Cakratara.com – Kepala Desa Sukanegara Kecamatan Gunungkencana Kabupaten Lebak diduga melakukan penyalahgunaan wewenang dan dugaan mark up anggaran terkait proyek pembangunan jalan aspal Hotmik yang berlokasi tepatnya di Kampung Padarame Desa Sukanegara. Sabtu (22/03/2025).
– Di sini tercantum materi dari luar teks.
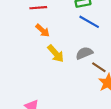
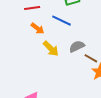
blue line: (89, 22) -> (62, 21), moved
Dugaan ini menyeruak saat awak media melakukan investigasi lapangan dan konfirmasi ke pihak-pihak terkait pada Kamis (20/03/25), ditemukan beberapa dugaan seperti dugaaan penyalahgunaan wewenang dan dugaan mark up anggaran fisik pembangunan jalan aspal hitmik yang bersumber dari Dana Desa (DD) 2025.

Dipapan informasi terpangpang:
Nama Kegiatan: Pembangunan Sarana Prasarana Fisik Desa
Jenis Pekerjaan: Pembangunan Jalan Aspal Hotmik
Volume: 215 M x 3 M
Lokasi: Kp. Padarame
Tahun Anggaran: 2025
Biaya: Rp. 190.000.000,-
Sumber Dana: Dana Desa (DD)
Waktu Pelaksanaan: 90 (Sembilan Puluh Hari Kalender)
Pelaksana: Tim Pengelola Kegiatan (TPK)

Menurut kesaksian warga sekitar, proyek pekerjaan pembangunan jalan aspal Hotmik di Kampung Padarame Desa Sukanegara tersebut diselesaikan selama 3 (tiga) hari. Dan dibenarkan oleh Muhemin selaku anggota TPK Desa Sukanegara melalui sambungan via telpon whatsapp pada awak media tepatnya pada Kamis (20/03/25),

Namun, saat ditanya awak media terkait spesifikasi Hotmik yang digunakan dan harga per ton nya, Muhemin mengatakan bahwa yang membelanjakan Hotmik itu langsung Kepala Desa Sukanegara, dirinya tidak mengetahui spek, harga, dan jumlah nya. Dirinya mempersilahkan langsung saja tanyakan kepada Kepala Desa.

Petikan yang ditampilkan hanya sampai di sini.